Effendy Tios menegaskan, PT Silo sebagai perusahaan dalam negeri berkomitmen tidak akan menjual izin atau saham ke perusahaan asing. Dalam kerja sama ini, Silo menjadi supplier bahan baku, sehingga perusahaan tetap independen dikelola sesuai undang-undang dengan memperhatikan kepentingan negara Indonesia.

Manfaat ekonomi sebagai efek dari kehadiran poyek ini sudah tampak adalah dibangunnya gardu induk listrik di Silo. Masyarakat akan segera merasakan ketersediaan listrik selama 24 jam serta tumbuhnya beberapa jaringan telekomunikasi.

Silo di Kotabaru sudah ada sejak 2004 dan bahkan sudah berinvestasi hingga triliunan rupiah. Bahkan perusahaan tambang bijih besi PT Sebuku Iron Lateritic Ores (Silo) merupakan perusahaan dalam negeri bagian dari Salim Grup ini telah membangun smelter atau pabrik pengolahan dan pemurnian hasil tambang senilai 170 juta US dollar atau sekitar Rp2,2 triliun di Pulau Sebuku, Kabupaten Kotabaru, Kalimantan Selatan.
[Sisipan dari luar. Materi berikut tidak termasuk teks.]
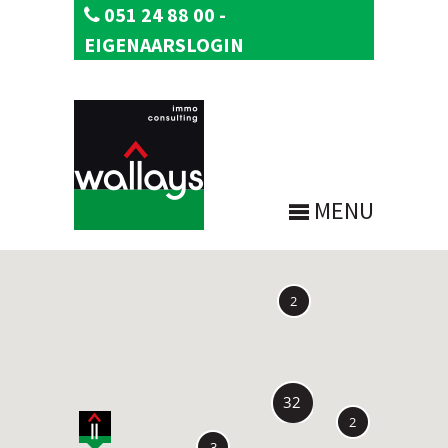
051 24 88 00
-
EIGENAARSLOGIN
MENU
2
32
2
3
Namun sejak November 2017, smelter tersebut berhenti karena menunggu perpanjangan Izin Pinjam Pakai Kawasan Hutan (IPPKH) dari Pemerintah Provinsi Kalimantan Selatan.

Dua smelter ini merupakan awal dari ekosistem mobil ramah lingkungan. Pembangunan pabrik ini merupakan wujud keseriusan pemerintah melakukan hilirisasi industri.

Presiden Jokowi mengatakan, era kejayaan komoditas bahan mentah sudah berakhir. Indonesia harus berani mengubah struktur ekonomi yang selama ini berbasis komoditas untuk masuk ke hilirisasi. Hal ini untuk menjadi negara industri yang kuat dengan berbasis pengembangan inovasi teknologi.